* _What is expected_
An exact transcription of all the data is required; the pictures are to be left out.

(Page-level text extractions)
== Segment start ==
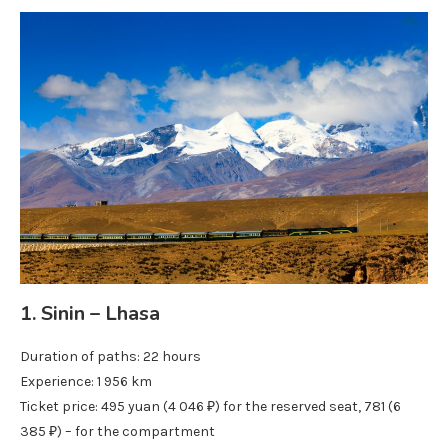
1. Sinin – Lhasa
Duration of paths: 22 hours
Experience: 1 956 km
Ticket price: 495 yuan (4 046 ₽) for the reserved seat, 781 (6
385 ₽) – for the compartment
== Segment end ==
* _Finished exercise_
1. Sinin – Lhasa
Duration of paths: 22 hours
Experience: 1 956 km
Ticket price: 495 yuan (4 046 ₽) for the reserved seat, 781 (6
385 ₽) – for the compartment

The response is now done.